From 1d4803c31abbef53c6104d81f4aa95db38308299 Mon Sep 17 00:00:00 2001
From: Matt-Yorkley <9029026+Matt-Yorkley@users.noreply.github.com>
Date: Wed, 12 Jan 2022 22:40:04 +0000
Subject: [PATCH] Whitelist valid step param values

---
 app/controllers/split_checkout_controller.rb | 8 +++++++-
 1 file changed, 7 insertions(+), 1 deletion(-)

diff --git a/app/controllers/split_checkout_controller.rb b/app/controllers/split_checkout_controller.rb
index 6ff7c24188..25775745f0 100644
--- a/app/controllers/split_checkout_controller.rb
+++ b/app/controllers/split_checkout_controller.rb
@@ -53,7 +53,8 @@ class SplitCheckoutController < ::BaseController
 
     @order.select_shipping_method(params[:shipping_method_id])

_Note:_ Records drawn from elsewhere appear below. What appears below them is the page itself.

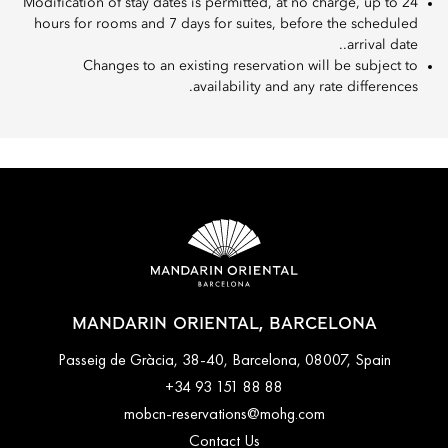
Modification of stay dates is permitted, at no charge, up to 24
hours for rooms and 7 days for suites, before the scheduled
arrival date..
Changes to an existing reservation will be subject to
availability and any rate differences.
MANDARIN ORIENTAL, BARCELONA
Passeig de Gràcia, 38-40, Barcelona, 08007, Spain
+34 93 151 88 88
mobcn-reservations@mohg.com
Contact Us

     @order.update(order_params)
-    send("validate_#{params[:step]}!")
+
+    validate_current_step!
 
     @order.errors.empty?
   end
@@ -68,6 +69,11 @@ class SplitCheckoutController < ::BaseController
     OrderWorkflow.new(@order).advance_checkout(raw_params.slice(:shipping_method_id))
   end
 
+  def validate_current_step!
+    step = params[:step].tap{ |step| ["details", "payment", "summary"].include? step }
+    send("validate_#{step}!")
+  end
+
   def validate_details!
     return true if params[:shipping_method_id].present?